FSU

At the system level: Building blocks

I want to take some time to talk about the fundamental toolset that most programs that system administrators work with are built over.

The most important of these are the system calls. When we run strace to see exactly what a process is doing, we are watching this fundamental interaction between a program and its requests to the operating system, usually for access to resources controlled by the operating system.

Instructions on how to find your current set of Linux system calls.

Some thoughts on proliferating file descriptor mediation are here.

Building blocks for Unix tools

A Unix system call is a direct request to the kernel regarding a system resource. It might be a request for a file descriptor to manipulate a file, it might be a request to write to a file descriptor, or any of hundreds of possible operations.

These are exactly the tools that every Unix program is built upon.

File descriptor and file descriptor operations

In some sense, the mainstay operations are those on the file system.

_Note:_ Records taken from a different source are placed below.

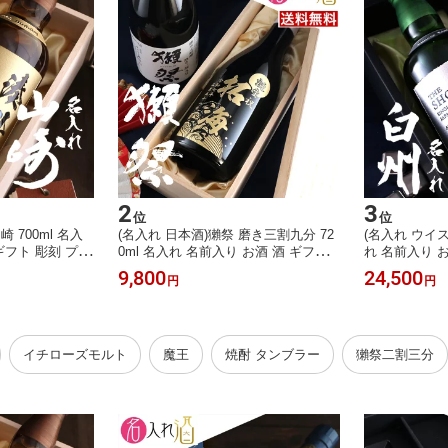
2
3
位
位
 700ml 名入
(名入れ 日本酒)獺祭 磨き三割九分 72
(名入れ ウイス
ギフト 彫刻 プレ
0ml 名入れ 名前入り お酒 酒 ギフト
れ 名前入り お
い 還暦祝い 古
彫刻 プレゼント 父の日 成人祝い 還
ゼント 父の日
9,800
24,500
円
円
い 男性 女性 贈
暦祝い 古希祝い 誕生日 出産祝い 男
希祝い 誕生日
い お祝い 開店
性 女性 贈り物 退職祝い 結婚祝い お
り物 退職祝い
名入れ
祝い 開店祝い【送料無料】【名入
祝い【送料無
れ】
イチローズモルト
魔王
焼酎 タンブラー
獺祭二割三分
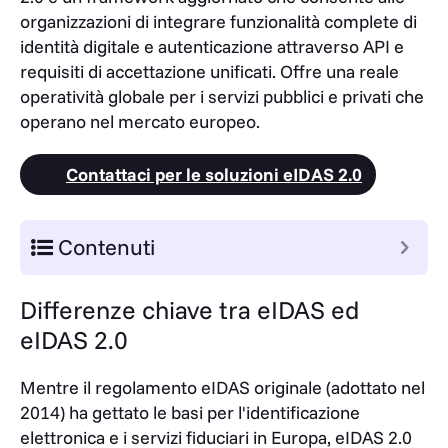
organizzazioni di integrare funzionalità complete di
identità digitale e autenticazione attraverso API e
requisiti di accettazione unificati. Offre una reale
operatività globale per i servizi pubblici e privati ​​che
operano nel mercato europeo.
Contattaci per le soluzioni eIDAS 2.0
Contenuti
Differenze chiave tra eIDAS ed
eIDAS 2.0
Mentre il regolamento eIDAS originale (adottato nel
2014) ha gettato le basi per l'identificazione
elettronica e i servizi fiduciari in Europa, eIDAS 2.0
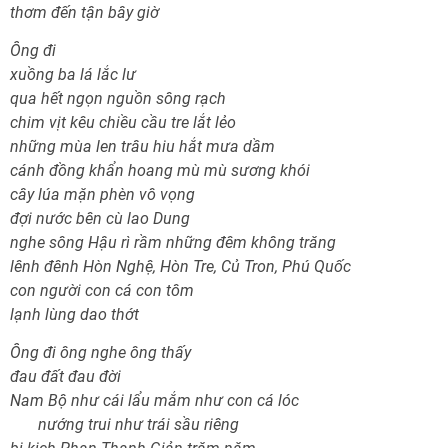
thơm đến tận bây giờ
Ông đi
xuồng ba lá lắc lư
qua hết ngọn nguồn sông rạch
chim vịt kêu chiều cầu tre lắt lẻo
những mùa len trâu hiu hắt mưa dầm
cánh đồng khẩn hoang mù mù sương khói
cây lúa mặn phèn vô vọng
đợi nước bên cù lao Dung
nghe sông Hậu rì rầm những đêm không trăng
lênh đênh Hòn Nghệ, Hòn Tre, Củ Tron, Phú Quốc
con người con cá con tôm
lạnh lùng dao thớt
Ông đi ông nghe ông thấy
đau đất đau đời
Nam Bộ như cái lẩu mắm như con cá lóc
nướng trui như trái sầu riêng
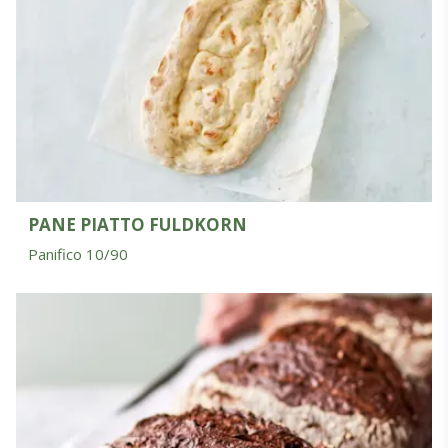
PANE PIATTO FULDKORN
Panifico 10/90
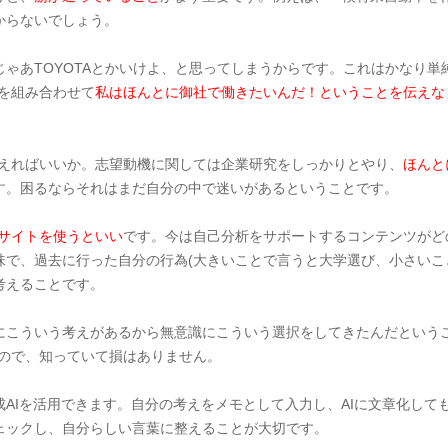
からないでしょう。
ゃあTOYOTAとかいけよ、と思ってしまうからです。これはかなり
を組み合わせて
私はほんとに御社で働きたいんだ！ということを伝えな
考えればいいか。志望動機に関しては企業研究をしっかりとやり、
ほんと
す。困るならそれはまだ自分の中で迷いがあるということです。
サイトを使うといい
です。今は自己分析をサポートするコンテンツがど
味で、過去に行った自分の行為(大きいことで言うと大学選び、小さいこ
考えることです。
にこういう考えがあるから無意識にこういう選択をしてきたんだという
るので、知っていて損はありません。
AIを活用できます。自分の考えをメモとして入力し、AIに文章化して
ェックし、自分らしい言葉に整えることが大切です。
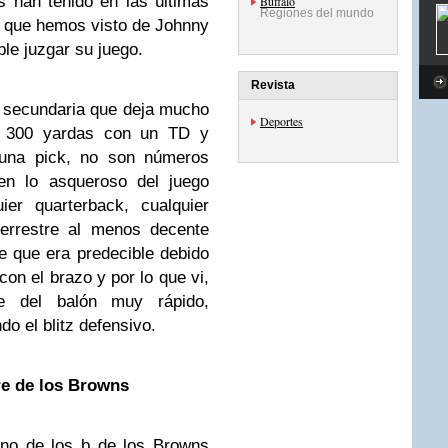
 han tenido en las últimas
Buffalo
Regiones del mundo
o que hemos visto de Johnny
le juzgar su juego.
Revista
a secundaria que deja mucho
Deportes
e 300 yardas con un TD y
una pick, no son números
en lo asqueroso del juego
ier quarterback, cualquier
terrestre al menos decente
e que era predecible debido
con el brazo y por lo que vi,
e del balón muy rápido,
o el blitz defensivo.
re de los Browns
no de los b de los Browns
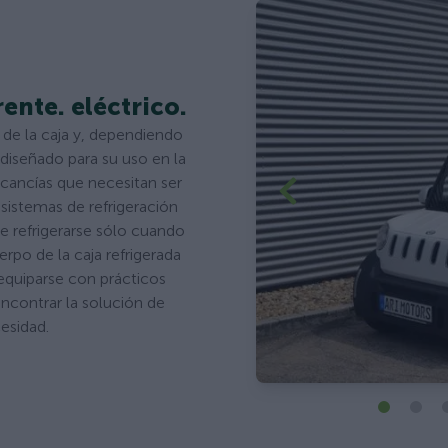
rente. eléctrico.
 de la caja y, dependiendo
e diseñado para su uso en la
rcancías que necesitan ser
 sistemas de refrigeración
de refrigerarse sólo cuando
rpo de la caja refrigerada
equiparse con prácticos
ncontrar la solución de
esidad.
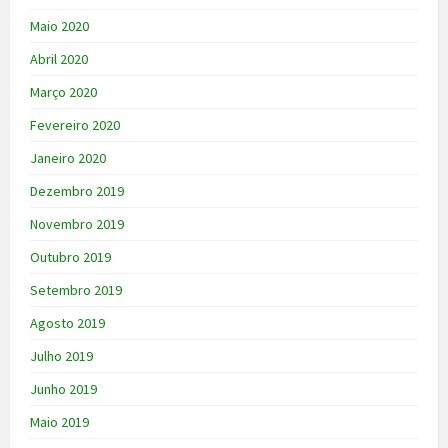
Maio 2020
Abril 2020
Março 2020
Fevereiro 2020
Janeiro 2020
Dezembro 2019
Novembro 2019
Outubro 2019
Setembro 2019
Agosto 2019
Julho 2019
Junho 2019
Maio 2019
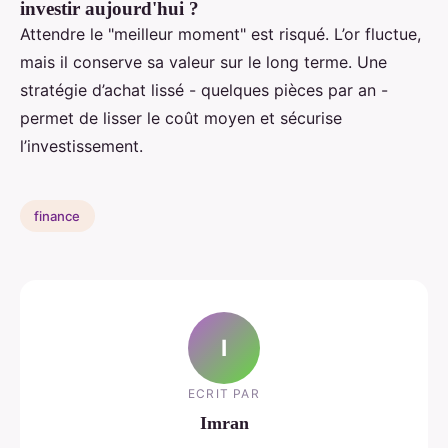
investir aujourd'hui ?
Attendre le "meilleur moment" est risqué. L’or fluctue,
mais il conserve sa valeur sur le long terme. Une
stratégie d’achat lissé - quelques pièces par an -
permet de lisser le coût moyen et sécurise
l’investissement.
finance
I
ECRIT PAR
Imran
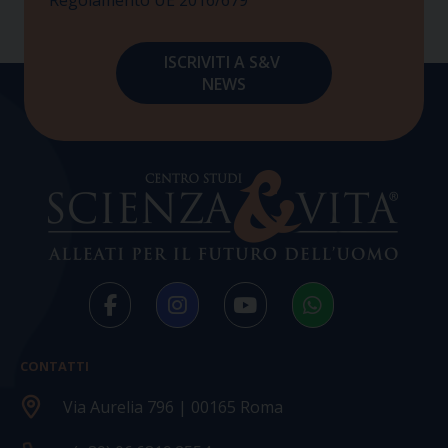
CONTATTI
Via Aurelia 796 | 00165 Roma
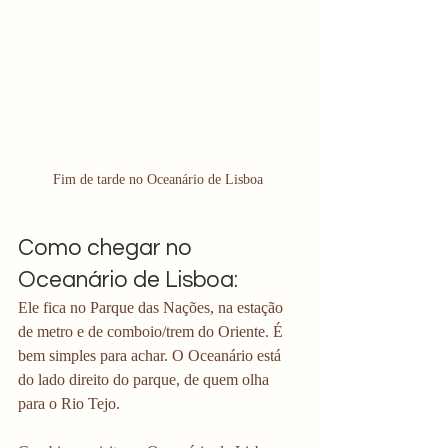
Fim de tarde no Oceanário de Lisboa 
Como chegar no 
Oceanário de Lisboa:
Ele fica no Parque das Nações, na estação 
de metro e de comboio/trem do Oriente. É 
bem simples para achar. O Oceanário está 
do lado direito do parque, de quem olha 
para o Rio Tejo.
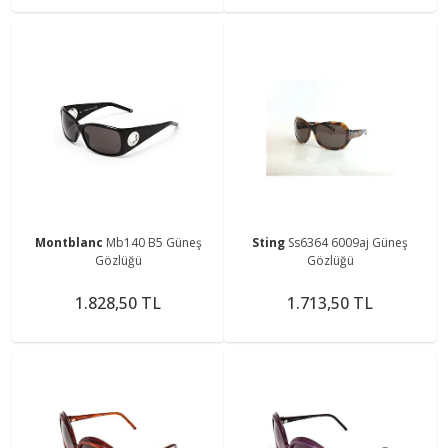
Montblanc
Mb140 B5 Güneş
Sting
Ss6364 6009aj Güneş
Gözlüğü
Gözlüğü
1.828,50 TL
1.713,50 TL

File descriptor and file descriptor operations

Unlike many other resources which are just artifacts of the operating system and disappear at each reboot, changing a file system generally is an operation that has some permanence. [Of course it is possible and even common to create ``RAM'' disk filesystems since they are quite fast and for items that are meant to be temporary, they are quite acceptable. (For instance, as you might do when setting up MailScanner, for instance, in /var/spool/incoming.)]

Important file descriptor calls

A file descriptor is an int. It provides stateful access to an i/o resource such as a file on a filesystem, a pseudo-terminal, or a socket to a tcp session.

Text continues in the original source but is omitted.